Abstract
AI systems are quickly becoming integrated into personal life, the workplace and even the public sector. Concerningly, their internal mechanisms remain opaque even to the engineers who build them. I investigate prompt engineering techniques to improve the performance of SLMs for KQL code generation. Prompt engineering is a low-cost and effective strategy to improve model accuracy and SLMs are cheaper and more efficient than LLMs; together, these strategies are resource efficient and cost-effective ways to increase model performance. I analyze the origins and persistence of opacity in AI algorithms. Opacity is the characteristic of ML algorithms that makes them inexplicable to humans and results in them being a black box technology. Opacity makes prompt engineering necessary: developers cannot consistently predict how minute changes to a prompt may result in drastic changes in outputs. Prompt engineering is an attempt to standardize methods that have been shown to improve model performance by changing how inputs are formatted.
Prompt engineering offers a lightweight alternative to finetuning for optimizing small language models (SLMs). In my technical report, I investigate the effectiveness of several zero-shot prompt engineering strategies, such as chain of thought, prompt chaining, tree of thoughts, and automatic prompt engineer (APE), for translating natural language queries (NLQs) into Kusto Query Language (KQL) code. Using a dataset of 230 NLQ-KQL pairs within the Microsoft Defender Schema, outputs were evaluated on syntax accuracy (runnable code) and semantic accuracy (correct table and column usage).
Results show that syntax scores were consistently high across methods, while semantic scores remained low without explicit schema information. Incorporating schema information improved semantic accuracy while reducing syntax scores, reflecting challenges in handling long context inputs. Among tested techniques, chain of thought with schema achieved the best balance between syntax and semantic performance, while APE optimized for syntax at the expense of semantic correctness. These findings highlight the trade-off between syntactic and semantic accuracy in schema-aware prompting. Future work should explore embedding-based schema retrieval and the integration of larger models into the APE framework.
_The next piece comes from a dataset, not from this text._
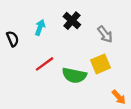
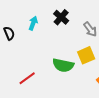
red line: (45, 64) -> (27, 78), moved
In my STS paper, I investigate the origins of opacity, its persistence today, and impacts it has on how society perceives AI. Opacity prevents humans from understanding how the model arrived at a decision or output; this facilitates hidden biases and reduces the legitimacy of the decision. This is particularly important as AI is being used across industries, including the public sector, potentially serving as an inhibitor of transparency and fairness. I analyze this question by dividing it into three parts: I analyze the origins of opacity through a historical analysis of the development of machine learning, examining computer science literature of the era. I investigate the persistence of opacity today by analyzing the actor network of AI algorithms to see what factors and relationships influence opacity. Finally, I apply media analysis techniques to identify how AI is portrayed in the media and evaluate other impacts of opacity on society.
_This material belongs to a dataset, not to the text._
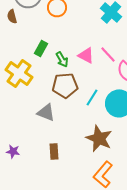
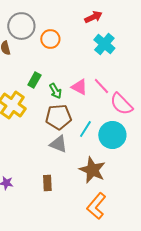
gray triangle: (46, 112) -> (58, 144), moved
I found that opacity developed in machine learning to differentiate it from other techniques due to competition for funding and the power to define what AI is. ML ultimately won the competition; the term is synonymous with AI today. Even though opacity developed to distinguish it from other techniques, it persists today because it is beneficial for AI companies, who now have the strongest influence on the technology. One such benefit to AI companies is AI hype. Opacity makes the technology appear as a black box, creating inflationary views of the technology. This is seen in hyperbolic media reporting on ML and in Google search trends for AI. Opacity is an important issue regarding AI use because it covers hidden biases in models and when used in the public sector, it prevents governments from upholding the values of transparency and fairness.